Finding a vulnerability is useless if you can't prove it.

Guardian automatically captures:

Request and response logs
Screenshots (for web vulnerabilities)
Command output
Exploit steps taken
AI reasoning trail (why this test was run)

Example evidence structure:

{
  "vulnerability": "Unauthenticated Tomcat Manager Access",
  "evidence": {
    "request": "GET /manager/html",
    "response_code": 200,
    "screenshot": "manager_dashboard.png"
  }
}

This matters for:

Compliance
Internal security reviews
Executive reporting
Legal defensibility

Why This Is Enterprise-Grade

Guardian isn't built for "run it once and forget it" usage.

It supports:

Repeatable assessments
Consistent reporting
Model provider flexibility
Scalable testing workflows
Clear audit trails

For enterprises, that's non-negotiable.

You don't just want to know what's broken. You want to know how you found it, why it matters, and how to prove it.

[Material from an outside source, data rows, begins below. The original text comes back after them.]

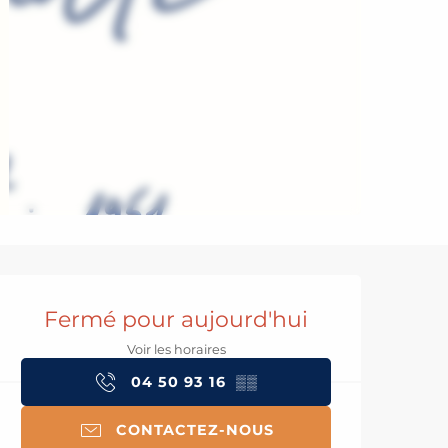
Ouverture et coord
Fermé pour aujourd'hui
Voir les horaires
04 50 93 16
▒▒
CONTACTEZ-NOUS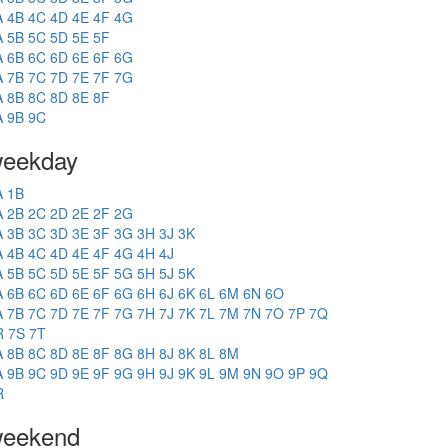
A
4B
4C
4D
4E
4F
4G
A
5B
5C
5D
5E
5F
A
6B
6C
6D
6E
6F
6G
A
7B
7C
7D
7E
7F
7G
A
8B
8C
8D
8E
8F
A
9B
9C
eekday
A
1B
A
2B
2C
2D
2E
2F
2G
A
3B
3C
3D
3E
3F
3G
3H
3J
3K
A
4B
4C
4D
4E
4F
4G
4H
4J
A
5B
5C
5D
5E
5F
5G
5H
5J
5K
A
6B
6C
6D
6E
6F
6G
6H
6J
6K
6L
6M
6N
6O
A
7B
7C
7D
7E
7F
7G
7H
7J
7K
7L
7M
7N
7O
7P
7Q
R
7S
7T
A
8B
8C
8D
8E
8F
8G
8H
8J
8K
8L
8M
A
9B
9C
9D
9E
9F
9G
9H
9J
9K
9L
9M
9N
9O
9P
9Q
R
eekend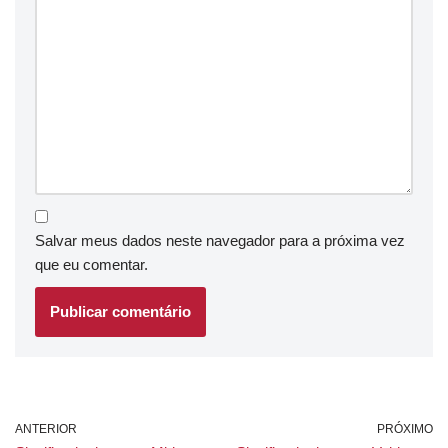
Salvar meus dados neste navegador para a próxima vez
que eu comentar.
ANTERIOR
PRÓXIMO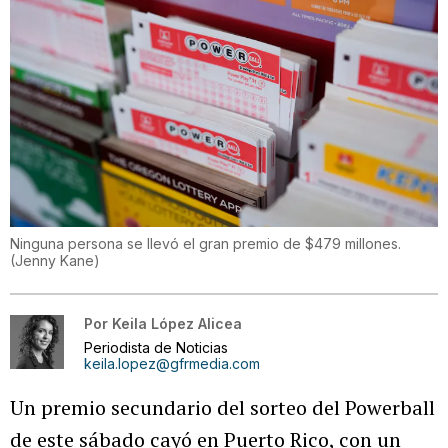
Ninguna persona se llevó el gran premio de $479 millones.
(
Jenny Kane
)
Por
Keila López Alicea
Periodista de Noticias
keila.lopez@gfrmedia.com
Un premio secundario del sorteo del Powerball
de este sábado cayó en Puerto Rico, con un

Guardian vs Traditional Pentesting Tools

| Feature              | Traditional Tools | Guardian      |
| -------------------- | ----------------- | ------------- |
| Static checks        | Yes               | No            |
| AI reasoning         | No                | Yes           |
| Adaptive workflows   | No                | Yes           |
| Evidence capture     | Partial           | Comprehensive |
| Multi-model AI       | No                | Yes           |
| Enterprise readiness | Mixed             | High          |

Where Guardian Fits Best

Guardian shines in environments where:

Attack surfaces change frequently
Manual pentests are too slow
Continuous security validation is needed
AI-assisted reasoning adds value

Think:

SaaS platforms
Large internal networks
Cloud-native infrastructure
DevSecOps pipelines

Final Thoughts

Security tooling is moving from automation to intelligence.

Guardian is a strong example of that shift.

By combining:

Multiple AI models
Proven security tools
Adaptive decision-making
Real evidence capture

Guardian turns penetration testing from a checklist into a thinking system.

And that's exactly what modern security needs.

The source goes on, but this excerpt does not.